看著關月蓉手裏的香煙,我皺起眉問她:
“你什麼時候開始學會抽煙的?”
關月蓉看了我一眼,說話的時候表情有點失落:
“從你那次打了我以後……”
我由不得臉上有點發燙。
我和歐陽剛到老藍手下那會兒,關月蓉是歐陽在公司的第一個密友。到了後來,小關也經常到我租的房子裏,和歐陽一起。
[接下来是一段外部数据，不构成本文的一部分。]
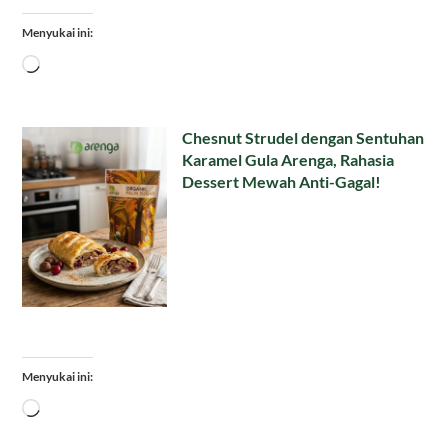
Menyukai ini:
Memuat...
Chesnut Strudel dengan Sentuhan
Karamel Gula Arenga, Rahasia
Dessert Mewah Anti-Gagal!
Menyukai ini:
Memuat...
有一回,歐陽晚上有事沒回家,我正一個人坐著聽音樂,關月蓉來了。我。
看丫頭一身酒氣,為是在哪喝多了,來找歐陽聊天。
把她讓進家,雖然歐陽不在,我也沒多往心裏去。沒想到丫頭進了屋,就一把抱住我,哭了個落花流水。
我一開始,當是丫頭受了誰的欺負,找不到地方發泄,可她一張嘴,我才知道根本不是這麼回事兒!
原來這丫頭心氣兒高,自打上大學就沒談過男朋友,到了我們公司以後,雖然暗地裏追求她的人不少,可還是沒一個能入了丫頭的法眼。
也不知道怎麼就那麼寸,從我到了公司,丫頭對我是越看越順眼,可惜我身邊已經有了個歐陽,也隻能是望梅止渴。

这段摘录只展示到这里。